┏━━
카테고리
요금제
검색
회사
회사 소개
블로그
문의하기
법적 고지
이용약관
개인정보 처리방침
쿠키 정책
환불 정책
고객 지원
┗━━
┏━━
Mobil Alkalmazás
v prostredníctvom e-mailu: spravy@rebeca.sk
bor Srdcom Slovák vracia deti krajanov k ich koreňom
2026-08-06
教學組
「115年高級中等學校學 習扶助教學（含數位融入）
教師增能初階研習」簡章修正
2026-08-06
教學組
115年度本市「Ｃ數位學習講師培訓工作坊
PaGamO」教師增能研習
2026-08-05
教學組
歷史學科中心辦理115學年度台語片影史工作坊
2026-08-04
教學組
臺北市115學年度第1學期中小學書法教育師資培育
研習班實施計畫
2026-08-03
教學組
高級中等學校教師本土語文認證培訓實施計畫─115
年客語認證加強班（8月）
┗━━
Work required:
Please, from the entries above, set down exactly the lines from the one containing "歷史學科中心辦理115學年度台語片影史工作坊" through the one containing "年客語認證加強班（8月）", and only those.

Output for this task:
歷史學科中心辦理115學年度台語片影史工作坊
2026-08-04
教學組
臺北市115學年度第1學期中小學書法教育師資培育
研習班實施計畫
2026-08-03
教學組
高級中等學校教師本土語文認證培訓實施計畫─115
年客語認證加強班（8月）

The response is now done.